Files
gitea-runner-operator/implementation.md
2026-01-05 22:10:38 +08:00

8.3 KiB

Gitea Runner Operator Implementation Guide

This document outlines the technical implementation details for the Gitea Runner Operator. It is intended for developers building the operator using Go and the Operator SDK.

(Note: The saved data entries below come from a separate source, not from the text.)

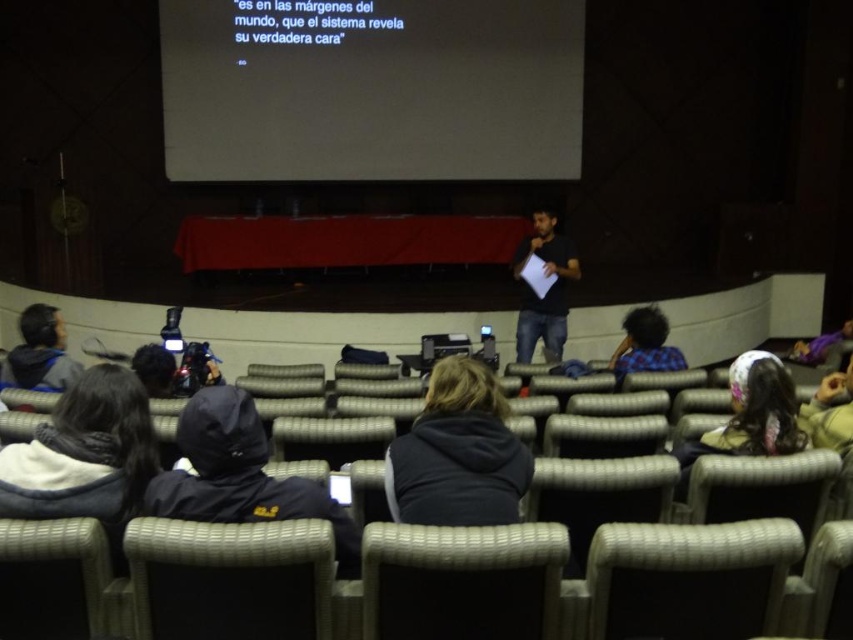 Question: Is black matte screen at upper center to the right of dark blue hoodie at lower left from the viewer's perspective?

Choices:
 (A) no
 (B) yes

Answer: (B)

Question: Which point is closer to the camera?

Choices:
 (A) (4, 461)
 (B) (564, 35)

Answer: (A)

Question: Considering the real-world distances, which object is farthest from the dark blue hoodie at lower left?

Choices:
 (A) woven fabric chair at lower center
 (B) dark blue jeans at center
 (C) gray fabric chair at center

Answer: (B)

Question: Is woven fabric chair at lower center above dark blue jeans at center?

Choices:
 (A) no
 (B) yes

Answer: (A)

Question: Can you confirm if dark gray hoodie at lower left is thinner than dark blue hooded jacket at lower left?

Choices:
 (A) no
 (B) yes

Answer: (B)

Question: Among these objects, which one is farthest from the camera?

Choices:
 (A) dark blue hoodie at lower left
 (B) dark gray hoodie at center

Answer: (A) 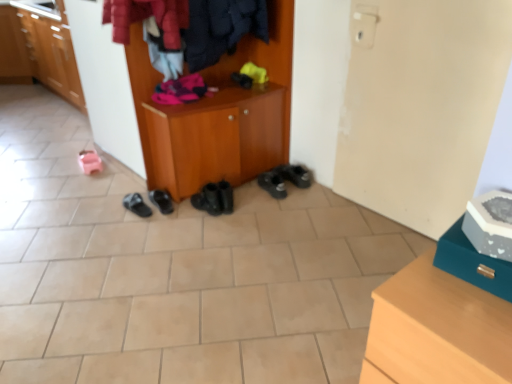 Question: Is pink rubber sandals at lower left, which is the first footwear in left-to-right order, to the left or to the right of black rubber shoes at lower right, which is the sixth footwear in left-to-right order, in the image?

Choices:
 (A) left
 (B) right

Answer: (A)

Question: From a real-world perspective, is pink rubber sandals at lower left, marked as the 6th footwear in a right-to-left arrangement, positioned above or below black rubber shoes at lower right, positioned as the 1th footwear in right-to-left order?

Choices:
 (A) above
 (B) below

Answer: (B)

Question: Which object is positioned closest to the teal leather shoe at lower right, the 1th shoe ordered from the bottom?

Choices:
 (A) black rubber sandals at center, placed as the 5th footwear when sorted from right to left
 (B) black rubber boots at center, the 4th footwear viewed from the left
 (C) velvet-like red coat at upper center
 (D) teak wood chest of drawers at lower right
 (E) wooden cabinet at center, which is counted as the second cabinetry, starting from the top

Answer: (D)

Question: Estimate the real-world distances between objects in this image. Which object is farther from the teal leather shoe at lower right, the 1th shoe ordered from the bottom?

Choices:
 (A) black rubber shoes at center, the second footwear in the right-to-left sequence
 (B) matte wood cabinet at left, the first cabinetry viewed from the back
 (C) white matte shoe at upper right, marked as the first shoe in a top-to-bottom arrangement
 (D) velvet-like red coat at upper center
 (E) black rubber shoes at lower right, positioned as the 1th footwear in right-to-left order

Answer: (B)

1. Development Environment & Tools

  • Language: Go (1.21+)
  • Framework: Operator SDK (v1.33+) with Controller Runtime
  • Kubernetes API: v1.28+
  • Container Runtime: Docker or Podman

2. Project Initialization

Initialize the project using the Operator SDK:

operator-sdk init --domain bpg.pw --repo github.com/bapung/gitea-runner-operator
operator-sdk create api --group gitea --version v1alpha1 --kind RunnerGroup --resource --controller

3. API Definition (api/v1alpha1/runnergroup_types.go)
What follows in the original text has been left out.